-- Expansion cohorts opened to enroll patients with relapsed/refractory Diffuse Large B-Cell Lymphoma and Multiple Myeloma --
-- Second IND open for Curis to initiate additional clinical study in patients with advanced solid tumors --
LEXINGTON, Mass., Oct. 2, 2014 (GLOBE NEWSWIRE) -- Curis, Inc. (Nasdaq:CRIS), an oncology-focused biotechnology company developing novel drug candidates for the treatment of human cancers, today announced advances in the development of CUDC-907, its oral, dual inhibitor of histone deacetylase (HDAC) and phosphoinositide 3-kinase (PI3K) enzymes that is currently under investigation in a first-in-human single agent trial in patients with relapsed/refractory lymphomas or multiple myeloma.
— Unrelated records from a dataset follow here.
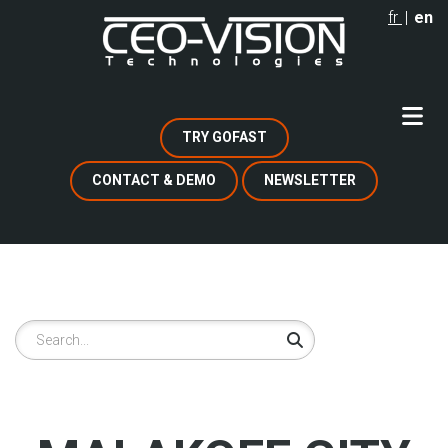
Skip
fr
en
to
main
content
TRY GOFAST
CONTACT & DEMO
NEWSLETTER
Search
Curis has opened expansion cohorts in this ongoing Phase 1 study at the dose of 120 mg administered three times per week (TIW), which was determined to be the maximum tolerated (MTD) dose for this schedule in the dose escalation phase of the trial. The expansion phase of the trial is projected to enroll up to 12 patients each with either relapsed/refractory Diffuse Large B-Cell Lymphoma (DLBCL) or multiple myeloma. The selection of DLBCL and multiple myeloma as lead hematologic indications for further investigation is supported by preclinical data as well as preliminary anti-cancer activity observed in the dose escalation phase of the ongoing trial.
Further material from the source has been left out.